1. Col primo, col secondo e col terzo motivo la M.S.D.I. S.A. deduce, sotto i diversi profili dell'art. 360, comma 1, nn. 3 e 4, cod. proc. civ., la nullità della sentenza e la violazione degli artt. 112 cod. proc. civ. e 36 D.Lgs. n. 546 del 1992 per avere la C.T.R. omesso di fornire motivazione alla propria decisione e di pronunciarsi sui motivi di appello proposti dalla ricorrente.
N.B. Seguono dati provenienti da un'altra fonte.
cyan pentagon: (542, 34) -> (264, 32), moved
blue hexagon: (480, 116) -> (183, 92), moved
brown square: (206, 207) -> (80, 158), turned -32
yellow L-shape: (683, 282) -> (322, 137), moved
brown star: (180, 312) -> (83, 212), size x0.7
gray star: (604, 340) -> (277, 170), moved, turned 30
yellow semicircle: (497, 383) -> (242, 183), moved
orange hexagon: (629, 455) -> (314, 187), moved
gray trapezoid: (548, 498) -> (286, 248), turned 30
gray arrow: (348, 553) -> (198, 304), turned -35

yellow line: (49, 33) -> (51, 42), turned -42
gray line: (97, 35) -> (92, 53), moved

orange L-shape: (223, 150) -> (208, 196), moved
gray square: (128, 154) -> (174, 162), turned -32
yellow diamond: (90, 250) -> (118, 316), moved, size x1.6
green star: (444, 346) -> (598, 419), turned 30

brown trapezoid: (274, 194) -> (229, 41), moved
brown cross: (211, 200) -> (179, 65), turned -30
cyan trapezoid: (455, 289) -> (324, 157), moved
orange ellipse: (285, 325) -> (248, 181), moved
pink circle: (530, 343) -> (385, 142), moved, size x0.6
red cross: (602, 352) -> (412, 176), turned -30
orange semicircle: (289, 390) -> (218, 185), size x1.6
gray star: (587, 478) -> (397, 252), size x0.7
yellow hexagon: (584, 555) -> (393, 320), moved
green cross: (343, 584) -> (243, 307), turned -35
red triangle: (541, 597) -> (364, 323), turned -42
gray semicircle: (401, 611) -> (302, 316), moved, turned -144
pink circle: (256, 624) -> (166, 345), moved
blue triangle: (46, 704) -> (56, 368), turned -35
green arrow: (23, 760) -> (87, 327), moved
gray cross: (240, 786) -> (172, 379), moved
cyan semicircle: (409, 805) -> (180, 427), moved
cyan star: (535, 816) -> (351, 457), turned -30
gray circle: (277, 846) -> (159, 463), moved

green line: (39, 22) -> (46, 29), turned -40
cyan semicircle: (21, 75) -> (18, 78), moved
2. I motivi sono inammissibili.

Dietro alla doglianza di nullità della sentenza per violazione dell'art. 36 D.Lgs. n. 546 del 1992 la M.S.D.I. cela, in realtà, una censura della motivazione, reputata insufficiente; parimenti, si deduce - peraltro in maniera lacunosa in violazione dell'art. 366 cod. proc. civ. (e, cioè, senza indicare, né tantomeno trascrivere o riportare, gli specifici motivi di appello che sarebbero stati pretermessi dalla C.T.R.) - violazione dell'art. 112 cod. proc. civ. per sostenere che il giudice d'appello «avendo a disposizione tutti gli elementi probatori necessari, avrebbe dovuto annullare la sentenza di primo grado censurata con l'appello proposto».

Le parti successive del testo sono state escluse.